Uzmanlar, çocukların internet bağımlığından nasıl kurutulacağı, nasıl yasaklar konacağı gibi işlerle uğraşadursun, çocuklarımızla giderek daha fazla farklı dünyaların insanları oluyoruz. Çünkü çocuklarımız bizim gibi bu yenidünyanın acemisi falan değiller bizatihi o dünyanın içine doğuyorlar. İnsan, önceden anasının kucağına, bir dilin, bir geleneğin içine doğardı, şimdiki çocuklar fazladan olarak dijital teknolojinin de içine doğuyorlar. Dijitallik, onların adeta ana dili gibi bizim içinse öğrenmeye, kekeleyerek konuşmaya çalıştığımız bir yabancı dil. O yüzden ilgili literatür, çocuklarımıza “dijital yerli”, bize ise “dijital göçmen” diyor.

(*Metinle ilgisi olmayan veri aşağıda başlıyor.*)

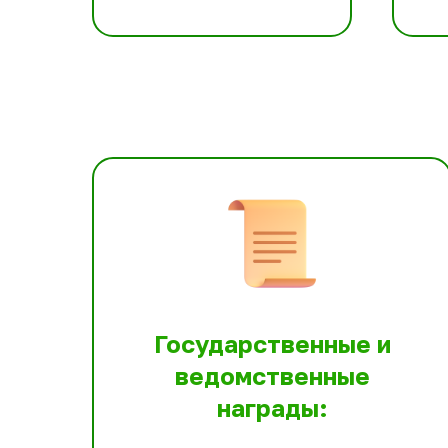
Государственные и
ведомственные
награды:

Oradasınız değil mi? Belagate, hamasete başvurmak yerine böyle konuşup duruyorum, kusuruma bakmıyorsunuzdur umarım. Tanımadığımız bir dünya çığ misali üzerimize gelirken algılarımızı açık tutma ve düşünme, şüphe ve eleştiriden daha güvenilir limanımız yok. Kaygıyı umuda dönüştürmek için en emin yol bu.

Teknoloji düşmanı ve teknofobik değilim, tam tersine yenilik korkusunun sağlıksız ve beyhude olduğunu düşünüyorum. Ama teknolojinin insanın ve değerlerin denetimini hiçe sayarak yüceltilmesine de karşıyım… Bu düşüncelerim inancımdan köken alıyor: “And olsun ki Biz, insanları mükerrem/haysiyetli kıldık. Onları, karada ve denizde taşıdık, kendilerine güzel rızıklar verdik; onları, yarattıklarımızın pek çoğundan üstün kıldık” (İsra, 17/70). Mükerrem olmak demek, Allah’ın halifesi olarak yeryüzünü yönetmek (Bakara, 2/30); arzda, arzı imar etmek için var olmak (Hud, 11/61) demektir. Allah’ın eliyle (Sad, 38/75) yarattığı varlık demektir.  Göklerin ve yerin çekemediği ağır yükü sırtlanmak; ilahî emaneti yüklenmek demektir (Ahzab, 33/72). Göklerde ve yerde bulunan her şeyin ilahî bir rahmet olarak insana verilmesi, her şeyin onun emrine müsahhar kılınması demektir (Casiye, 45/13).  Ahsen-i takvim sırrına ermek demektir (Tin, 95/4). Allah’ın topraktan yaratıp kendi ruhundan nefh ederek (Hicr, 15/29; Secde, 32/9) onurlandırdığı varlık olmak demektir.

Bu ilahi esinlerden düşünceleri beslenen Müslümanların, “insan-sonrası” (post-human) denilen, günümüz akademisinde egemen olan teknolojiye tamamen boyun eğmiş fikriyata karşı çıkmaları gerektiğini düşünüyorum. Ne yazık ki Gazze vahşeti sırasında soykırımcılardan yana tavır alan Jürgen Habermas, “İnsan Doğasının Geleceği” adlı yapıtında günümüzün biyo-teknolojik ve genetik gelişmelerinin insan doğasının geleceği üzerinde nasıl bir etki yaratacağını konu ediniyor. Bence Habermas’ın bu kitapta ele aldığı konuları Müslüman düşünürler ele almalı ve soruları cevaplamaya çalışmalılar.